EXERCISE: Gather from the material every line that contains the string "Transport".

[[ THE INPUT, beginning ]]

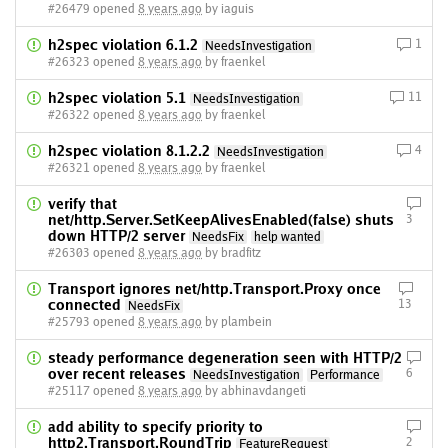
#26479 opened
8 years ago
by iaguis
h2spec violation 6.1.2
1
NeedsInvestigation
#26323 opened
8 years ago
by fraenkel
h2spec violation 5.1
11
NeedsInvestigation
#26322 opened
8 years ago
by fraenkel
h2spec violation 8.1.2.2
4
NeedsInvestigation
#26321 opened
8 years ago
by fraenkel
verify that
net/http.Server.SetKeepAlivesEnabled(false) shuts
3
down HTTP/2 server
NeedsFix
help wanted
#26303 opened
8 years ago
by bradfitz
Transport ignores net/http.Transport.Proxy once
connected
13
NeedsFix
#25793 opened
8 years ago
by plambein
steady performance degeneration seen with HTTP/2
over recent releases
6
NeedsInvestigation
Performance
#25117 opened
8 years ago
by abhinavdangeti
add ability to specify priority to
http2.Transport.RoundTrip
2
FeatureRequest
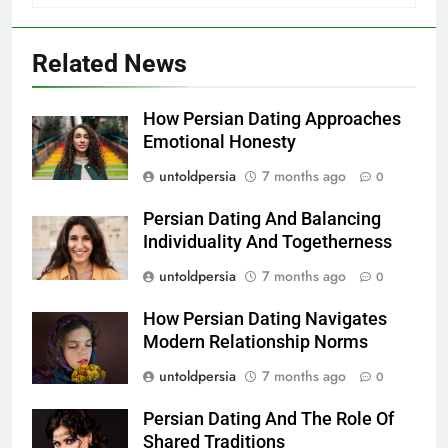
Related News
How Persian Dating Approaches
Emotional Honesty
untoldpersia
7 months ago
0
Persian Dating And Balancing
Individuality And Togetherness
untoldpersia
7 months ago
0
How Persian Dating Navigates
Modern Relationship Norms
untoldpersia
7 months ago
0
Persian Dating And The Role Of
Shared Traditions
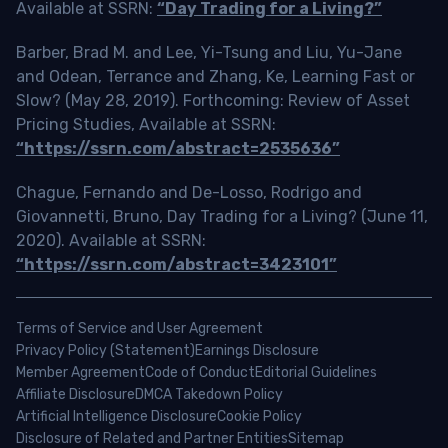
Available at SSRN:
“Day Trading for a Living?”
Barber, Brad M. and Lee, Yi-Tsung and Liu, Yu-Jane
and Odean, Terrance and Zhang, Ke, Learning Fast or
Slow? (May 28, 2019). Forthcoming: Review of Asset
Pricing Studies, Available at SSRN:
“https://ssrn.com/abstract=2535636”
Chague, Fernando and De-Losso, Rodrigo and
Giovannetti, Bruno, Day Trading for a Living? (June 11,
2020). Available at SSRN:
“https://ssrn.com/abstract=3423101”
Terms of Service and User Agreement
Privacy Policy (Statement)
Earnings Disclosure
Member Agreement
Code of Conduct
Editorial Guidelines
Affiliate Disclosure
DMCA Takedown Policy
Artificial Intelligence Disclosure
Cookie Policy
Disclosure of Related and Partner Entities
Sitemap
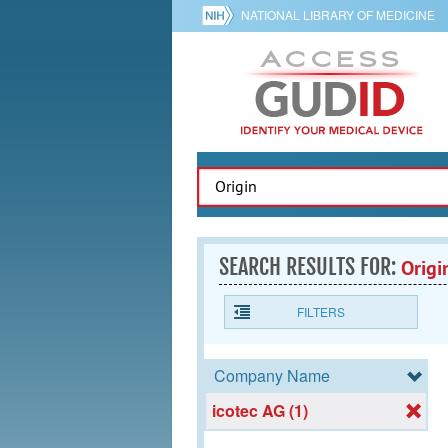
NATIONAL LIBRARY OF MEDICINE
SEARCH RESULTS FOR:
Origi
FILTERS
Company Name
icotec AG (1)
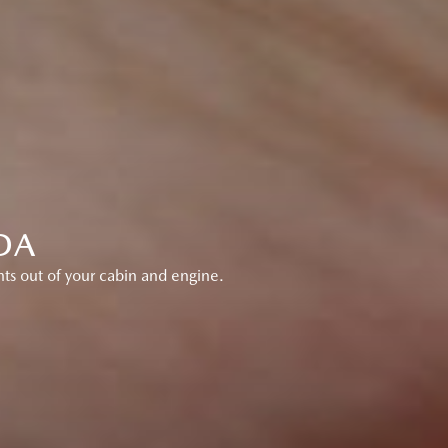
DA
ts out of your cabin and engine.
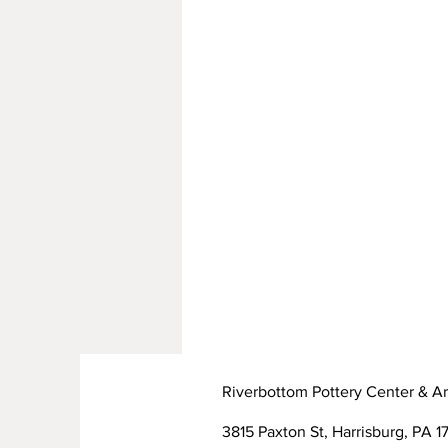
Riverbottom Pottery Center & Ar
3815 Paxton St, Harrisburg, PA 17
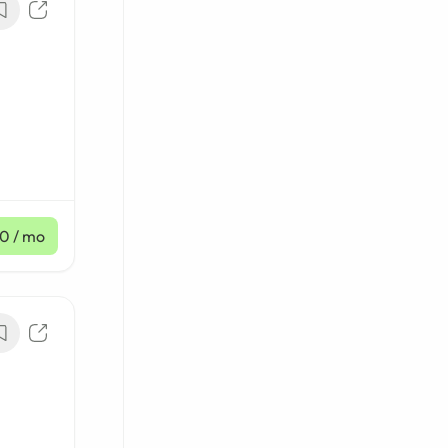
10
/ mo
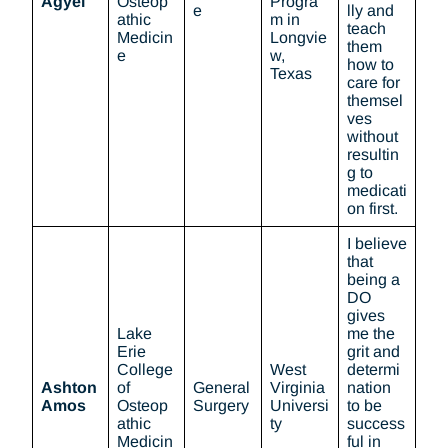
Agyei
Osteop
Progra
e
lly and
athic
m in
teach
Medicin
Longvie
them
e
w,
how to
Texas
care for
themsel
ves
without
resultin
g to
medicati
on first.
I believe
that
being a
DO
gives
Lake
me the
Erie
grit and
College
West
determi
Ashton
of
General
Virginia
nation
Amos
Osteop
Surgery
Universi
to be
athic
ty
success
Medicin
ful in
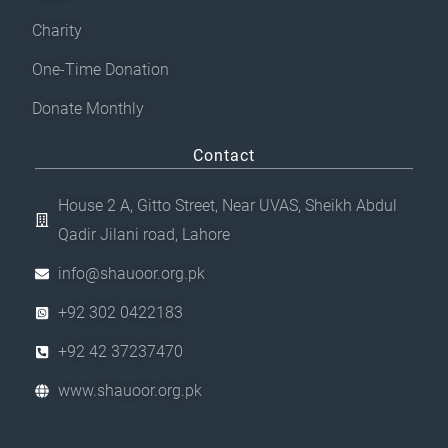
Charity
One-Time Donation
Donate Monthly
Contact
House 2 A, Gitto Street, Near UVAS, Sheikh Abdul
Qadir Jilani road, Lahore
info@shauoor.org.pk
+92 302 0422183
+92 42 37237470
www.shauoor.org.pk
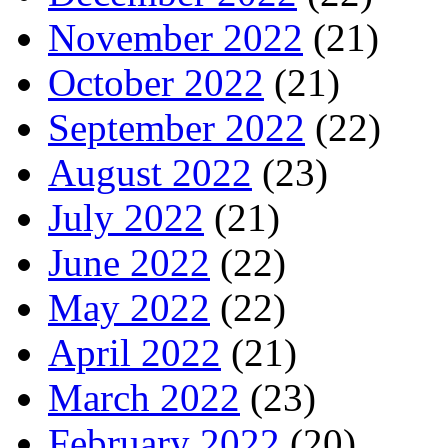
November 2022
(21)
October 2022
(21)
September 2022
(22)
August 2022
(23)
July 2022
(21)
June 2022
(22)
May 2022
(22)
April 2022
(21)
March 2022
(23)
February 2022
(20)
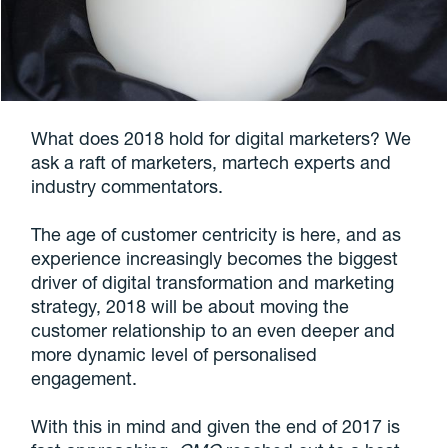
What does 2018 hold for digital marketers? We
ask a raft of marketers, martech experts and
industry commentators.
The age of customer centricity is here, and as
experience increasingly becomes the biggest
driver of digital transformation and marketing
strategy, 2018 will be about moving the
customer relationship to an even deeper and
more dynamic level of personalised
engagement.
With this in mind and given the end of 2017 is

[[ THE INPUT, end ]]

SOLUTION FOR THIS PROBLEM:
Transport ignores net/http.Transport.Proxy once
http2.Transport.RoundTrip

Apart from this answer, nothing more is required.